372 第23話04:Find Your ONE WAY




「儂をか!?」


「なーに驚いてやがんだ。当ったり前だろぉ、ハーク。お前さんはもう、ナンバーワン冒険者と一部じゃあタメをはる存在なんだぞ?」


「何!? モログと儂が!? ランバート殿ならよく理解していよう。儂とモログでは隠していた実力が違い過ぎるぞ!?」


「……あ~~……、さて、どうだかなァ……。確かにあの時点では二人の間に明確な差があった。しかし今ではさらにお前さんは実力を伸ばし、『天青の太刀』を手に入れ、レベルも上げた。……今ならなんとかイケるんじゃあないか?」


「さすがに無理だ! 大体、儂はまだ学生だぞ!?」


「おいおい……、先日卒業しただろ」


「……ぬあ……」


「……フッ……フフフ、はっはっはっは!」


 失言をして二の句が継げぬハークを視て、ランバートは本当に珍妙なものを発見した時のように、こみ上げてくる笑いを我慢できなかった。


「はっはっはっは……。ハークでも、学生気分が抜けねえ、とかあんのか。ま、俺らのせいで、折角の卒業式をすっ飛ばす羽目になっちまったからなぁ」


「ああ、いや……、面目ない」


「フッ。ホントによ、そろそろ真剣に考えたほうが良いぜ。身の振り方をよ」


 それだけ言うとランバートは一度後ろを振り返る。そこには普段ならばワレンシュタイン領家老のベルサが控えている筈だったが、彼はまだ主治医、則ちハークの事なのだがその指示により隊列中央の馬車に他の負傷者と共に運ばれている最中である。もう傷自体は完治しているのではあるが、大事をとってワレンシュタイン領都オルレオンまでは仕事復帰の許可を、ハークは出すつもりがなかった。

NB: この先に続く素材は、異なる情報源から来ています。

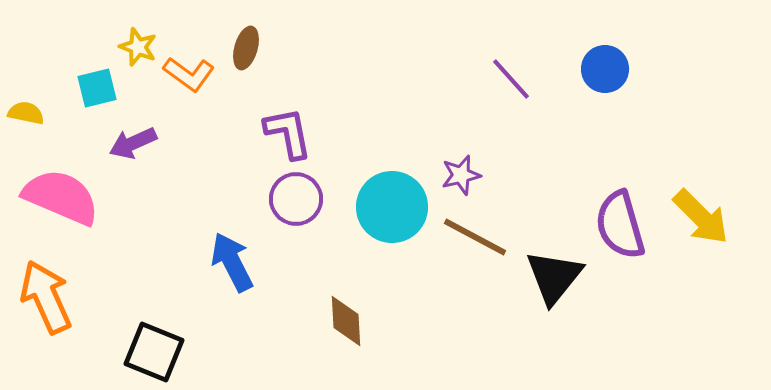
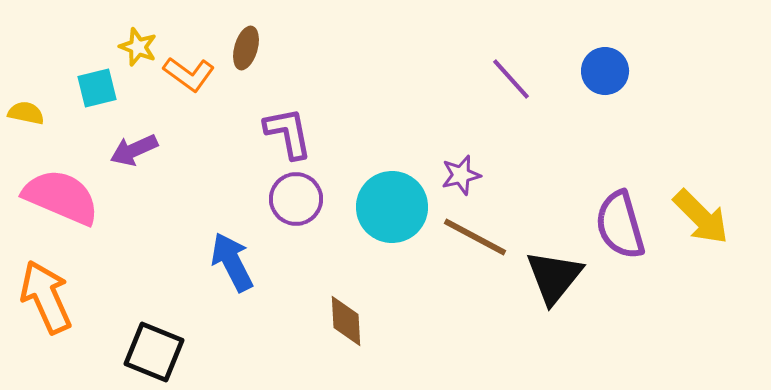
blue circle: moved 2 px down
purple arrow: moved 1 px right, 7 px down
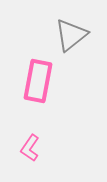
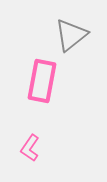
pink rectangle: moved 4 px right
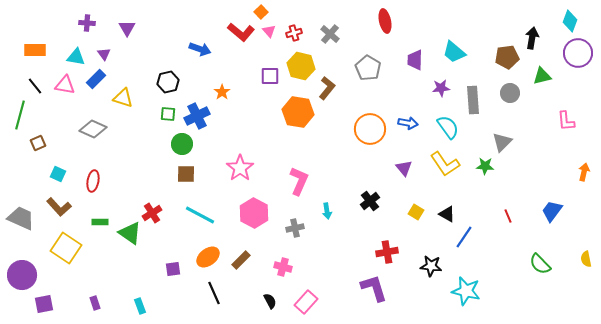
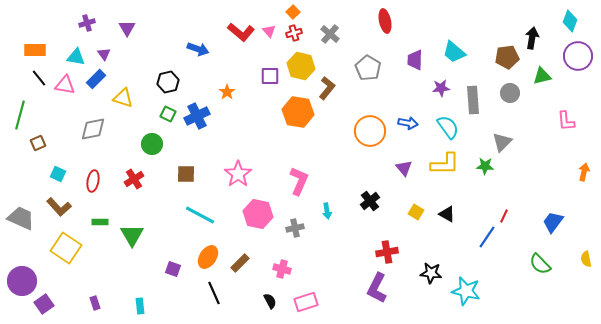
orange square at (261, 12): moved 32 px right
purple cross at (87, 23): rotated 21 degrees counterclockwise
blue arrow at (200, 49): moved 2 px left
purple circle at (578, 53): moved 3 px down
black line at (35, 86): moved 4 px right, 8 px up
orange star at (222, 92): moved 5 px right
green square at (168, 114): rotated 21 degrees clockwise
gray diamond at (93, 129): rotated 36 degrees counterclockwise
orange circle at (370, 129): moved 2 px down
green circle at (182, 144): moved 30 px left
yellow L-shape at (445, 164): rotated 56 degrees counterclockwise
pink star at (240, 168): moved 2 px left, 6 px down
blue trapezoid at (552, 211): moved 1 px right, 11 px down
red cross at (152, 213): moved 18 px left, 34 px up
pink hexagon at (254, 213): moved 4 px right, 1 px down; rotated 16 degrees counterclockwise
red line at (508, 216): moved 4 px left; rotated 48 degrees clockwise
green triangle at (130, 233): moved 2 px right, 2 px down; rotated 25 degrees clockwise
blue line at (464, 237): moved 23 px right
orange ellipse at (208, 257): rotated 20 degrees counterclockwise
brown rectangle at (241, 260): moved 1 px left, 3 px down
black star at (431, 266): moved 7 px down
pink cross at (283, 267): moved 1 px left, 2 px down
purple square at (173, 269): rotated 28 degrees clockwise
purple circle at (22, 275): moved 6 px down
purple L-shape at (374, 288): moved 3 px right; rotated 136 degrees counterclockwise
pink rectangle at (306, 302): rotated 30 degrees clockwise
purple square at (44, 304): rotated 24 degrees counterclockwise
cyan rectangle at (140, 306): rotated 14 degrees clockwise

 そんなベルサの代わりに彼直属の部下が上司のいつもの位置に陣取っている。ランバートの視線にコクリと頷くと、彼は書類の束を二つ渡した。

 受け取ったランバートはその二つの書類の束をハークとシアにそれぞれ差し出す。


「ぬ?」


「?」


「ヘッドハンティングさ。パラパラッとでも良い、そのまま見てくれ」


 言われた通り、ハークとシアは手渡された書類を軽く眼を這わせながら一枚一枚めくっていく。同じようなものを少し前に視たとハークは既視感を思い出す。


「これは……嘆願書か?」


 ランバートは肯く。


「え? 嘆願書? 何の?」


 不思議そうに訊くのはシアである。その質問に、ランバートは少しばかり恥ずかしそうに笑って答えた。

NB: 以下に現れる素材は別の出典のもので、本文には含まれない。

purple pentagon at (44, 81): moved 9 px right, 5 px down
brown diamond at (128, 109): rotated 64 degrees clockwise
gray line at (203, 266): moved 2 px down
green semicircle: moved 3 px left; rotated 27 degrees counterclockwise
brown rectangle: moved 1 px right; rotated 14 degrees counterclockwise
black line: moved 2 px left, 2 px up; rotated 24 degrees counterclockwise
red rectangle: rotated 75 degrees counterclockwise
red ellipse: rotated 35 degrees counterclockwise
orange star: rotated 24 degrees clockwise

「もちろん、お前さん達二人を我がワレンシュタイン軍にお迎えしてえ、っていう意向嘆願書さ」


「何!?」


「ハークだけじゃあなく、あたしも!?」


「はは。お前さん等二人は総じて自己評価が低過ぎるようだなァ。元々シア殿、貴殿が今回、攻防両面において我らの大きな助けとなってくれたことが発端だ」


〈ああ、そういうことか〉


 自分のことはともかく、他者のことは良く分かるもので、ハークはすぐに気がついた。


 今回の防衛戦、彼女は前線でも存分に自身の力を振るったが、最も活躍したのはむしろ裏方側の仕事の方だ。

 しかも攻防どちらにおいても、である。

 攻撃にはヴィラデルと共に開発、詳しい話を聞いてみればヴィラデルは手伝い程度だったようだが、兎に角彼女たちの手によって生み出された新しい武器、『法器合成武器』は消費魔法力MPを抑えつつも確実にキカイヘイを屠る力となっていた。


 そして、何より防御面では、実戦の経験から導き出し設計した大盾をワレンシュタイン軍の武器開発部門に提出している。素材が大量に手に入ったという僥倖な必然もあったが、あの大盾が無ければ、今回の防衛戦において死傷者の数は八十八という数にはとても収まらなかったに違いない。

 あの熱放射攻撃すら防いでみせたのだ。コレを考慮に入れれば被害は五倍十倍に膨れ上がっていても何らおかしくはないと、戦いに参加した兵士の大多数においてほぼ共通認識となっていたし、ハークも同じ考えだった。


 ランバートが続ける。


「シア殿、俺たちの軍は、正式に貴殿をお迎えし、引き続き武具開発をお願いしたいと考えている。具体的には現在の武器開発部門を第一とし、第二開発部門の長となってもらいたい」


「チョ……チョウ!?」


「部下は五人から十人つけよう。第一武器開発部門から好きなヤツを引き抜いてくれ。ただ、もちろんだが、シア殿の自由を奪う意図はない。部下がいらんというならばそれでもいいし、前線に出て、インスピレーションを高めてもいい」


「は!? え!? は!? え!?」


「少し落ち着くのだ、シア。ランバート殿、それだけ聞くと、今までの立場にあまり大差がないように感じられるのだが」


 防衛戦の前も、シアはワレンシュタイン軍の『阿努倍座あどばいざ』の地位に就いており、軍の鍛冶施設をほとんど自由に使用し、出入りすらも制限されることは一切無かった。後者に関してはハークも同様だが。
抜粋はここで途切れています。